Splitting a Model Across Machines

Distributed training systems exist because a modern model no longer fits, in memory or in time, on one accelerator. The problem splits along three axes. Memory pressure asks where parameters, gradients, and optimizer states live; FSDP shards all three across devices and gathers them only when a layer runs. Compute pressure asks how to cut one forward pass across many chips; tensor parallelism splits individual matrix multiplies, pipeline parallelism splits the layer stack into stages. Gradient checkpointing trades compute for memory, recomputing activations instead of storing them. Each technique targets a different bottleneck, and real runs combine them.

Tensor parallelism beats pipeline parallelism when the interconnect is fast and the bubble is the dominant tax, which in practice means inside a single node. The two pay for scale in different currencies. Tensor parallelism splits each matrix multiply, so it issues an all-reduce of full activations twice per layer, every forward and backward; the volume is high and the frequency is per-layer, which only NVLink-class bandwidth absorbs cheaply. Pipeline parallelism sends activations point-to-point only at stage boundaries, a fraction of the traffic, so it tolerates slow inter-node links. Its cost is the idle bubble between stages, not bandwidth.

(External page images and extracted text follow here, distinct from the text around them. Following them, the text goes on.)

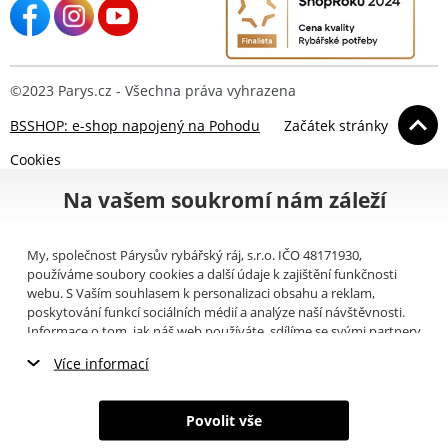
©2023 Parys.cz - Všechna práva vyhrazena
BSSHOP: e-shop napojený na Pohodu
Začátek stránky
Cookies
Na vašem soukromí nám záleží
My, společnost Párysův rybářský ráj, s.r.o. IČO 48171930,
používáme soubory cookies a další údaje k zajištění funkčnosti
webu. S Vaším souhlasem k personalizaci obsahu a reklam,
poskytování funkcí sociálních médií a analýze naší návštěvnosti.
Informace o tom, jak náš web používáte, sdílíme se svými partnery
pro sociální média, inzerci a analýzy (například Google).
Zde
si
Více informací
můžete přečíst, jak tyto informace Google používá. Partneři tyto
údaje mohou kombinovat s dalšími informacemi, které jste jim
Nezbytné cookies
poskytli nebo které získali v důsledku toho, že používáte jejich
Povolit vše
služby. Tyto údaje zahrnují cookies, data z dalších úložišť, IP
Marketingové cookies
adresu a další informace spojené s prohlížením webu. Svůj souhlas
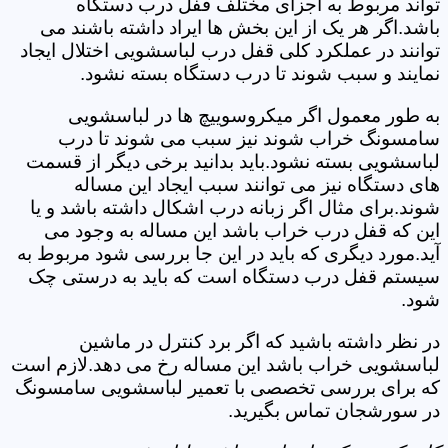
تواند مربوط به اجزای مختلف قفل درب دستگاه
باشد.اگر هر یک از این بخش ها ایراد داشته باشند می
توانند در عملکرد کلی قفل درب لباسشویی اختلال ایجاد
نمایند و سبب شوند تا درب دستگاه بسته نشود.
به طور معمول اگر میکروسوییچ ها در لباسشویی
سامسونگ خراب شوند نیز سبب می شوند تا درب
لباسشویی بسته نشود.باید بدانید برخی دیگر از قسمت
های دستگاه نیز می توانند سبب ایجاد این مساله
شوند.برای مثال اگر زبانه درب اشکال داشته باشد و یا
این که قفل درب خراب باشد این مساله به وجود می
آید.مورد دیگری که باید در این جا بررسی شود مربوط به
سیستم قفل درب دستگاه است که باید به درستی چک
شود.
در نظر داشته باشید که اگر برد کنترل در ماشین
لباسشویی خراب باشد این مساله رخ می دهد.لازم است
که برای بررسی تخصصی با تعمیر لباسشویی سامسونگ
در سورشجان تماس بگیرید.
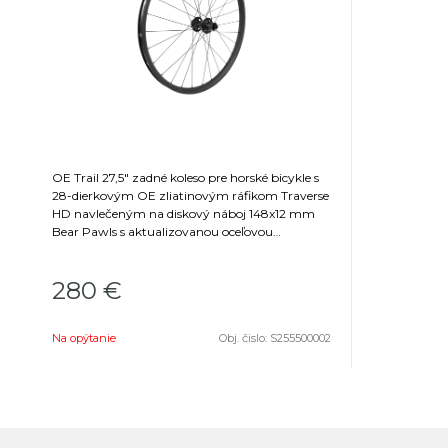
OE Trail 27,5" zadné koleso pre horské bicykle s
28-dierkovým OE zliatinovým ráfikom Traverse
HD navlečeným na diskový náboj 148x12 mm
Bear Pawls s aktualizovanou oceľovou
vnútornou osou náboja a telom Shimano HG
freehub.
280 €
Na opýtanie
Obj. čislo:
S255500002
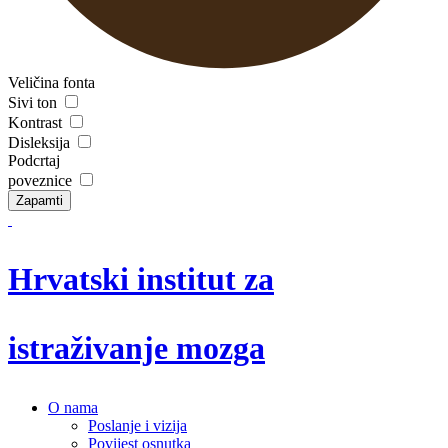
Veličina fonta
Sivi ton
Kontrast
Disleksija
Podcrtaj
poveznice
Zapamti
Hrvatski institut za
istraživanje mozga
O nama
Poslanje i vizija
Povijest osnutka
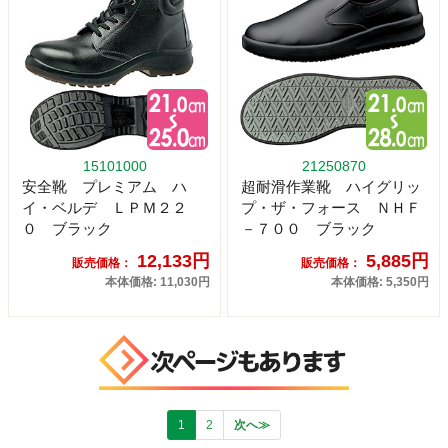
15101000
21250870
安全靴 プレミアム ハ
超耐滑作業靴 ハイグリッ
イ・ベルデ ＬＰＭ２２
プ・ザ・フォース ＮＨＦ
０ ブラック
－７００ ブラック
12,133円
5,885円
販売価格：
販売価格：
本体価格: 11,030円
本体価格: 5,350円
1
2
次へ≫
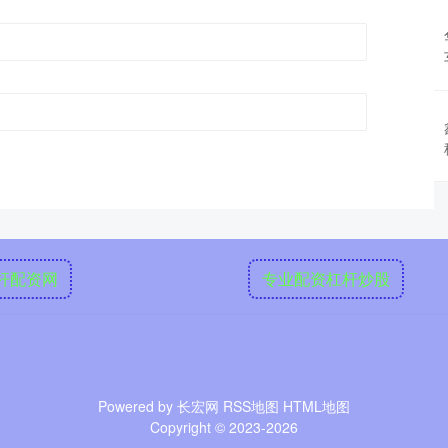
杆配资网
专业配资杠杆炒股
Powered by
长宏网
RSS地图
HTML地图
Copyright
© 2023-2026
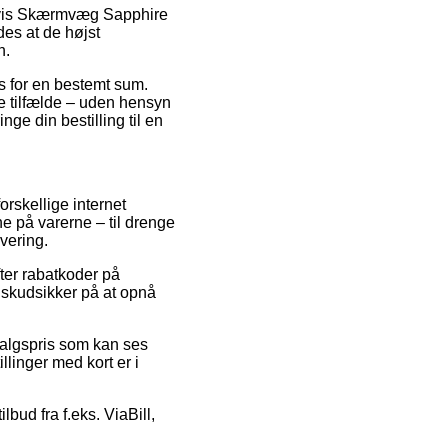
elvis Skærmvæg Sapphire
des at de højst
n.
es for en bestemt sum.
te tilfælde – uden hensyn
inge din bestilling til en
orskellige internet
ne på varerne – til drenge
vering.
fter rabatkoder på
 skudsikker på at opnå
 salgspris som kan ses
linger med kort er i
lbud fra f.eks. ViaBill,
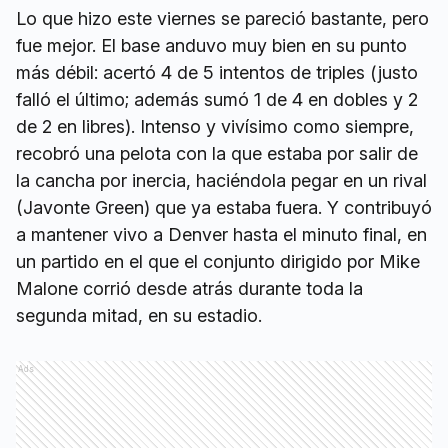
Lo que hizo este viernes se pareció bastante, pero
fue mejor. El base anduvo muy bien en su punto
más débil: acertó 4 de 5 intentos de triples (justo
falló el último; además sumó 1 de 4 en dobles y 2
de 2 en libres). Intenso y vivísimo como siempre,
recobró una pelota con la que estaba por salir de
la cancha por inercia, haciéndola pegar en un rival
(Javonte Green) que ya estaba fuera. Y contribuyó
a mantener vivo a Denver hasta el minuto final, en
un partido en el que el conjunto dirigido por Mike
Malone corrió desde atrás durante toda la
segunda mitad, en su estadio.
Ads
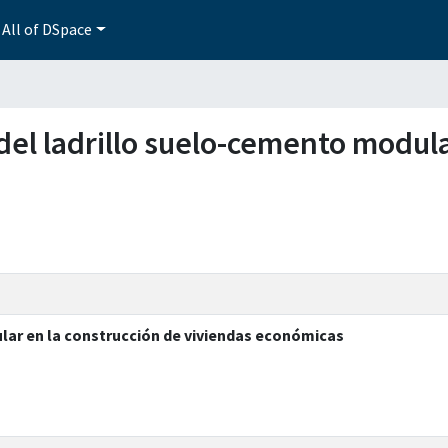
All of DSpace
n del ladrillo suelo-cemento modul
ular en la construcción de viviendas económicas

Three-dimensional parallelism composes the three splits as orthogonal axes of a device mesh, assigning every accelerator a coordinate of tensor rank, pipeline rank, and data rank. The total chip count is the product of the three degrees. The placement follows the bandwidth hierarchy: tensor parallelism sits innermost, inside a node where NVLink feeds its per-layer all-reduces; pipeline parallelism spans nodes, since its boundary activations are cheap; data parallelism wraps the outside, replicating whole pipelines and reconciling them with one gradient all-reduce per step, the rarest collective. Each axis maps its heaviest traffic onto the fastest affordable link.

Megatron-LM and DeepSpeed expose the three degrees as plain integers and then build the plumbing underneath. In Megatron, flags like tensor-model-parallel-size and pipeline-model-parallel-size set two axes; the data-parallel degree is whatever world size remains. From those numbers it constructs one process group per axis and assigns each rank its coordinates. The catch is that the axes are not equal in effort. Data parallelism, including DeepSpeed’s ZeRO sharding, is largely a wrapper around the model. Tensor and pipeline parallelism demand surgery: hand-written column- and row-parallel layers, and the layer stack carved into stages with a 1F1B schedule.

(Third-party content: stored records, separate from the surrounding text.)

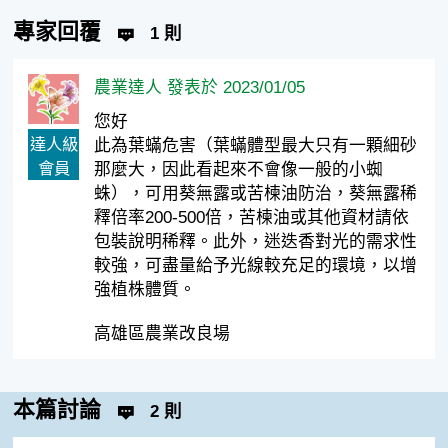
專家回覆
1 則
農業達人 發表於 2023/01/05
您好
達人級
此為葉蟎危害（葉蟎體型最大只有一顆細砂
會員
那麼大，因此看起來不會像一般的小蜘
蛛），可用葵無露或苦楝油防治，葵無露稀
釋倍率200-500倍，苦楝油或其他資材請依
包裝說明稀釋。此外，迷迭香對光的需求性
較強，可盡量給予光線較充足的環境，以增
強植株體質。
高雄區農業改良場
本篇討論
2 則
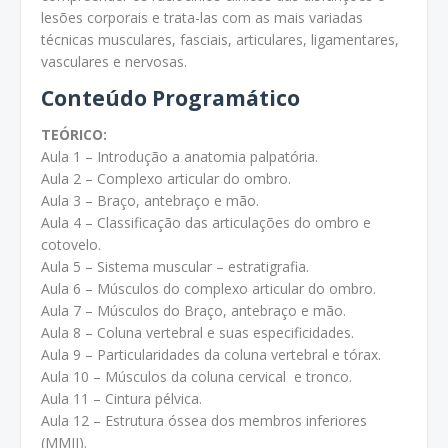
lesões corporais e trata-las com as mais variadas
técnicas musculares, fasciais, articulares, ligamentares,
vasculares e nervosas.
Conteúdo Programático
TEÓRICO:
Aula 1 – Introdução a anatomia palpatória.
Aula 2 – Complexo articular do ombro.
Aula 3 – Braço, antebraço e mão.
Aula 4 – Classificação das articulações do ombro e
cotovelo.
Aula 5 – Sistema muscular – estratigrafia.
Aula 6 – Músculos do complexo articular do ombro.
Aula 7 – Músculos do Braço, antebraço e mão.
Aula 8 – Coluna vertebral e suas especificidades.
Aula 9 – Particularidades da coluna vertebral e tórax.
Aula 10 – Músculos da coluna cervical e tronco.
Aula 11 – Cintura pélvica.
Aula 12 – Estrutura óssea dos membros inferiores
(MMII).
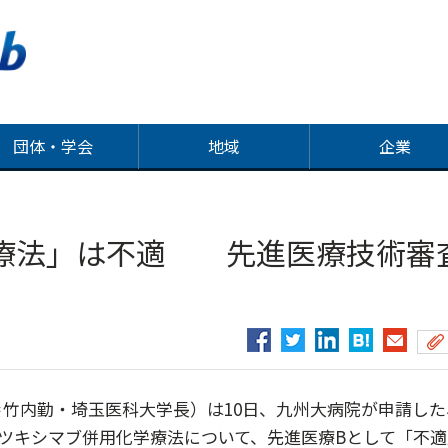
団体・学会
地域
企業
療法」は不適 先進医療技術審
竹内勤・埼玉医科大学長）は10日、九州大病院が申請した
ツキシマブ併用化学療法について、先進医療Bとして「不適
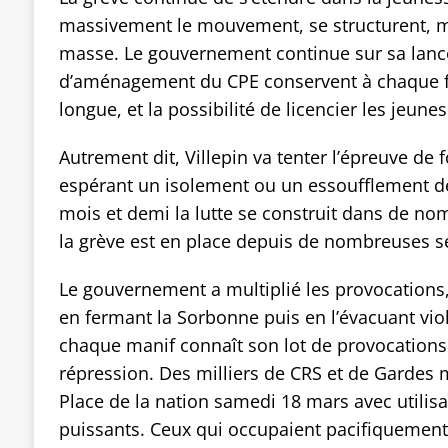
massivement le mouvement, se structurent, mu
masse. Le gouvernement continue sur sa lancé
d’aménagement du CPE conservent à chaque fo
longue, et la possibilité de licencier les jeu
Autrement dit, Villepin va tenter l’épreuve de f
espérant un isolement ou un essoufflement de
mois et demi la lutte se construit dans de nom
la grève est en place depuis de nombreuses 
Le gouvernement a multiplié les provocations,
en fermant la Sorbonne puis en l’évacuant v
chaque manif connaît son lot de provocations 
répression. Des milliers de CRS et de Gardes 
Place de la nation samedi 18 mars avec utilisa
puissants. Ceux qui occupaient pacifiquement,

At the largest scales the binding constraint stops being memory or bandwidth and becomes failure itself. A run spanning thousands of accelerators sees a fault every few hours, and synchronous training is unforgiving: every collective is a barrier, so one dead or straggling rank stalls the entire job. The defense is mundane but relentless. Checkpoint the sharded state often, detect faults with health checks, swap in spare nodes, and restart from the last save. The same synchrony that makes the gradient math exact is what makes the machine brittle, and the edifice rests on how fast it can be rebuilt.